I didn’t really set out to build something like a “sandboxed execution system for AI agents.” It started from something much more ordinary, I just wanted a way to safely run code on a server that I didn’t fully trust.
Sometimes it was code generated by AI Agents. Sometimes it was automation scripts that looked correct at first glance but had no real guarantees behind them. The obvious answer is always the same:
Just run it in a container.
And for a while, that feels like the end of the story. But once you start using it for iterative, stateful workloads, it starts to break down.
So I started building something more opinionated: not just a way to run code, but a controlled execution environment that could manage state, sessions, and lifecycle around untrusted workloads.
That system became Bastion: a self-hosted sandboxed execution environment for running untrusted code from AI agents and automation tools, with persistent sessions instead of one-off containers.
Check out the project on Github!
The problem isn’t really “running code safely”
My first framing of the problem was pretty narrow: isolation. Docker gives you that. Spin up a container, execute code, tear it down. So that should be enough, right? But very quickly, I started running into friction that doesn’t show up in simple setups:
- I don’t want a fresh environment every time
- I need state to persist across executions (files, installs, intermediate outputs)

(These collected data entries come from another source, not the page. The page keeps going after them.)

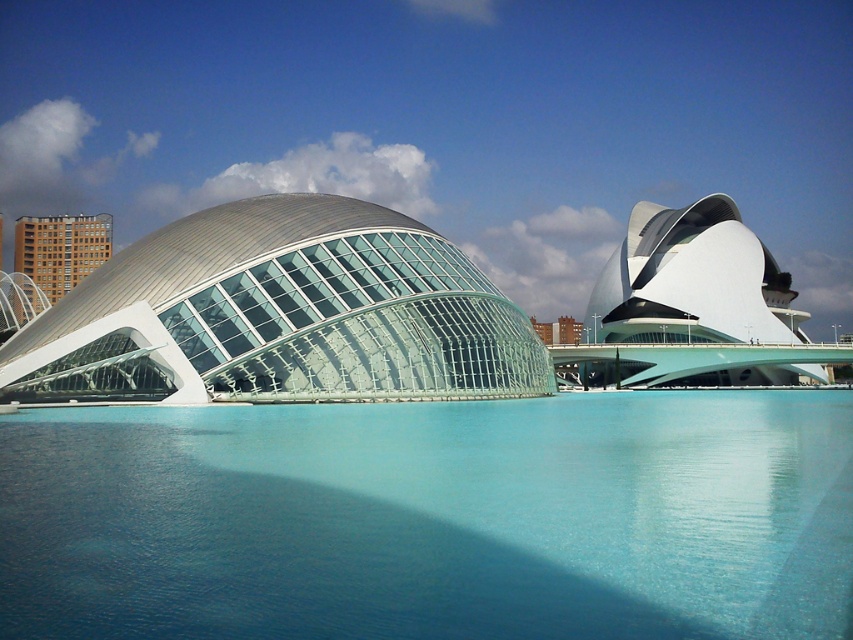 Question: Considering the real-world distances, which object is closest to the transparent glass dome at center?

Choices:
 (A) brown brick building at left
 (B) transparent blue water at center

Answer: (B)

Question: Which point is farther to the camera?

Choices:
 (A) (32, 252)
 (B) (155, 410)

Answer: (A)

Question: Which of the following is the farthest from the observer?

Choices:
 (A) transparent glass dome at center
 (B) transparent blue water at center
 (C) brown brick building at left

Answer: (C)

Question: Where is transparent blue water at center located in relation to brown brick building at left in the image?

Choices:
 (A) below
 (B) above

Answer: (A)

Question: Is transparent blue water at center below transparent glass dome at center?

Choices:
 (A) no
 (B) yes

Answer: (B)

Question: Is transparent blue water at center wider than transparent glass dome at center?

Choices:
 (A) no
 (B) yes

Answer: (B) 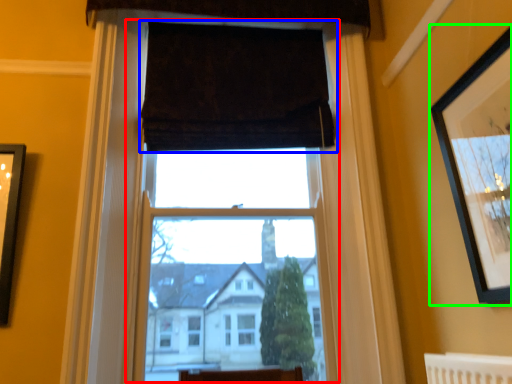 Question: Estimate the real-world distances between objects in this image. Which object is farther from window frame (highlighted by a red box), curtain (highlighted by a blue box) or picture frame (highlighted by a green box)?

Choices:
 (A) curtain
 (B) picture frame

Answer: (B) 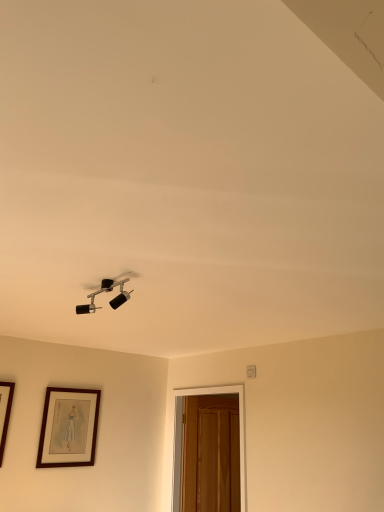 Question: Would you say brown wooden picture frame at lower left is inside or outside wooden door at lower right?

Choices:
 (A) inside
 (B) outside

Answer: (B)

Question: Looking at their shapes, would you say brown wooden picture frame at lower left is wider or thinner than wooden door at lower right?

Choices:
 (A) thin
 (B) wide

Answer: (A)

Question: Considering the real-world distances, which object is farthest from the matte black light fixture at upper center?

Choices:
 (A) wooden door at lower right
 (B) brown wooden picture frame at lower left

Answer: (A)

Question: Which object is positioned closest to the brown wooden picture frame at lower left?

Choices:
 (A) wooden door at lower right
 (B) matte black light fixture at upper center

Answer: (A)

- I want to run multiple commands in the same environment
- I want interactive access (like a shell, not just a request/response model)

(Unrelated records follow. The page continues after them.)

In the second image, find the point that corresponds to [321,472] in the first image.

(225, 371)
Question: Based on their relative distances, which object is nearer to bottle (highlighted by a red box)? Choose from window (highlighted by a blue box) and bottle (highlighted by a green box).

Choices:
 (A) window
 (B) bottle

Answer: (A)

- I want visibility into what’s happening while it’s running
- I want strict resource limits, but not ones that make everything fragile or unpredictable
At that point, “just use Docker” starts to feel like it solves only one dimension of the problem. Because the real issue wasn’t execution itself. It was persistent stateful execution, where the environment isn’t disposable anymore, but something you manage and once you think in those terms, the problem stops being simple. You’re no longer just running code. You’re effectively managing a persistent, sandboxed execution environment per session.
The first approaches don’t really scale in your head (or in practice)
The naive version is straightforward: spin up a container per request, run a command (docker run), return stdout, destroy everything.
It works, until you try to do anything iterative. The moment you need state, everything breaks down: dependency installs repeat every time, filesystem state disappears after execution, workflows can’t continue across commands, debugging becomes almost impossible because context resets constantly
So the next step feels obvious:
keep a container alive per session
This immediately feels closer to what you actually want. Now each session is a long-lived environment, and commands execute inside it.
But this shift quietly introduces a new set of problems:
- how do you run multiple commands concurrently in the same environment?
- how do you track which process belongs to which execution?
- how do you stream output in real time?
- what happens when the container crashes or gets out of sync?
- how do you reason about state consistency over time?
At this point, I stopped thinking in terms of “a runner”. What I was building started to look more like: a system that manages execution environments. That shift changes everything.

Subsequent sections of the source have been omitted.